* Task directions: For the full listing below, write out each entry exactly and exclude the images.

Content starts

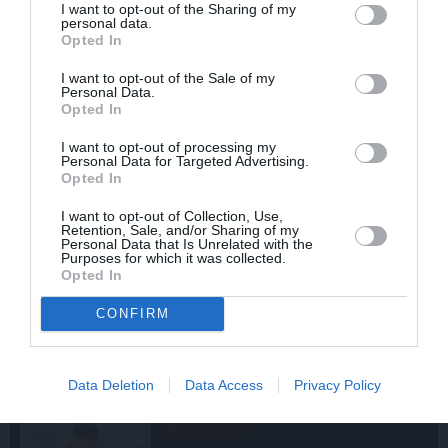
Līga un Ēriks būvē savu sapņu māju:
I want to opt-out of the Sharing of my
personal data.
Brīdis, kad būvobjektā ienāk māju
Opted In
izjūta
I want to opt-out of the Sale of my
Personal Data.
REKLĀMRAKSTS
Opted In
Pirts sezonas izlase
I want to opt-out of processing my
Personal Data for Targeted Advertising.
Opted In
I want to opt-out of Collection, Use,
REKLĀMRAKSTS
Retention, Sale, and/or Sharing of my
Personal Data that Is Unrelated with the
Pēteris Zālītis: Esmu prāta
Purposes for which it was collected.
mākslinieks
Opted In
CONFIRM
Data Deletion
Data Access
Privacy Policy
ATRADUMS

Content ends

* Result for this task:
Līga un Ēriks būvē savu sapņu māju:
I want to opt-out of the Sharing of my
personal data.
Brīdis, kad būvobjektā ienāk māju
Opted In
izjūta
I want to opt-out of the Sale of my
Personal Data.
REKLĀMRAKSTS
Opted In
Pirts sezonas izlase
I want to opt-out of processing my
Personal Data for Targeted Advertising.
Opted In
I want to opt-out of Collection, Use,
REKLĀMRAKSTS
Retention, Sale, and/or Sharing of my
Personal Data that Is Unrelated with the
Pēteris Zālītis: Esmu prāta
Purposes for which it was collected.
mākslinieks
Opted In
CONFIRM
Data Deletion
Data Access
Privacy Policy
ATRADUMS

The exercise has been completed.